Esta capacidad resulta extremadamente útil durante todo el año.
Porque mejora la gestión del esfuerzo incluso cuando desaparece el calor.
No todos se adaptan al mismo ritmo
Algunas personas necesitan pocos días.
Otras varias semanas.
La adaptación depende de múltiples factores:
Factor Influencia Nivel de entrenamiento Alta Edad Moderada Hidratación Alta Descanso Alta Exposición progresiva Muy alta Condiciones climáticas Alta
Por eso las comparaciones suelen tener poco sentido.

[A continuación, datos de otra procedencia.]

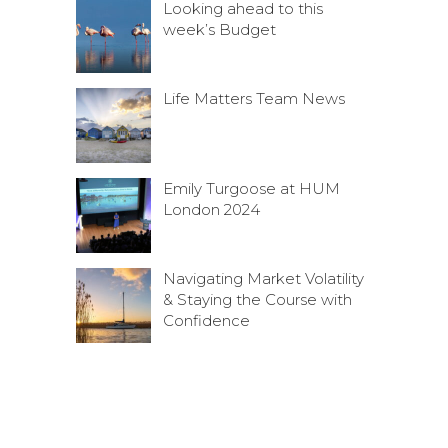
Looking ahead to this
week’s Budget
Life Matters Team News
Emily Turgoose at HUM
London 2024
Navigating Market Volatility
& Staying the Course with
Confidence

Cada organismo responde de manera diferente.
La paciencia suele ser la mejor estrategia
Una de las razones por las que muchos corredores desaprovechan esta fase es la impaciencia.
Ven ritmos más lentos.
Observan pulsaciones elevadas.
Y concluyen que están entrenando peor.
Pero los beneficios de la aclimatación rara vez se perciben de inmediato.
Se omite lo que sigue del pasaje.